SARS-CoV-2 virus testen. Iedereen wilt ze. Maar niemand krijgt ze vast. Of toch? Hoe zit het met die snelle zelftesten? En kunnen ze het nu niet in het bloed gaan detecteren? Ik geef een overzicht van de huidige stand van zaken (05/04/2020).
1 Er zijn van bij de aanvang van deze coronacrisis de “klassieke” neusuitstrijkjes (PCR analyse op een nasofaryngeaele swab): die kan men uitvoeren vanaf de besmetting tot aan de genezing. Maar omwille van een tekort aan materiaal en testcapaciteit zijn deze nu voorbehouden voor zorgpersoneel in ziekenhuizen of erg zieke mensen. Ze hebben sinds vorige vrijdag de capaciteit wel kunnen verhogen van 3 Ã 4000 naar 10.000 testen per dag. Maar daar zal in eerste instantie zorgpersoneel in woonzorgcentra mee getest worden.

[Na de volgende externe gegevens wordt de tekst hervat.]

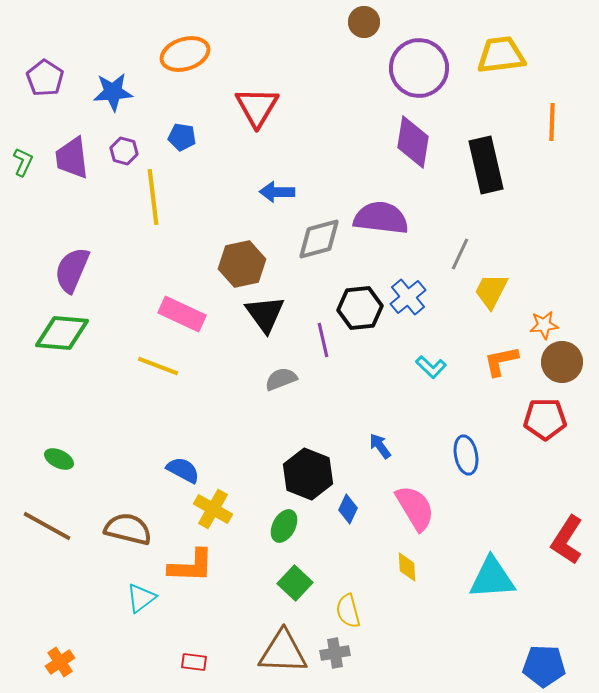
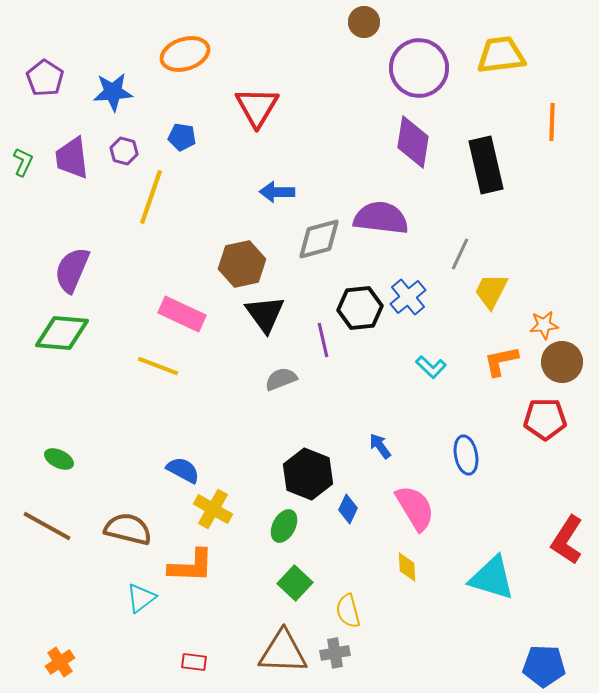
yellow line at (153, 197): moved 2 px left; rotated 26 degrees clockwise
cyan triangle at (492, 578): rotated 21 degrees clockwise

2 Sinds enkele weken is er ook een snelle antigentest (ook in de neus): meer specifiek gaat het over de COVID-19 antigen Respi-Strip van de firma Coris Bioconcept. Deze kan binnen een tijdsspanne van 15 minuten de aanwezigheid van virale antigenen detecteren. Maar ook al geeft het bedrijf aan dat de test 100% betrouwbaar is, de waarheid is meer genuanceerd. Zij hebben het over de specificiteit. Dat betekent dat bij iemand die niet besmet is, de test ook nooit een positief resultaat zal geven (= 100% specificiteit). Het heeft echter een behoorlijk lage sensitiviteit, van 60%. Dat betekent dat bij testen op tien besmette mensen deze test vier keer een negatief resultaat aanbrengt. Het heeft wel een uitstekende positief predictieve waarde. Dit betekent dat bij een positief testresultaat dit ook effectief betekent dat de patiënt ziek is. Omwille hiervan is deze test zinvol als eerste screening (“wie is zeker besmet”), met hierna een neusuitstrijkje bij de vermoede gevallen die toch een negatief resultaat geven. Maar als apart screeningsmiddel voor bedrijven is het niet bruikbaar, gezien men dus zo 4 op de 10 besmettelijke mensen toch zou laten werken.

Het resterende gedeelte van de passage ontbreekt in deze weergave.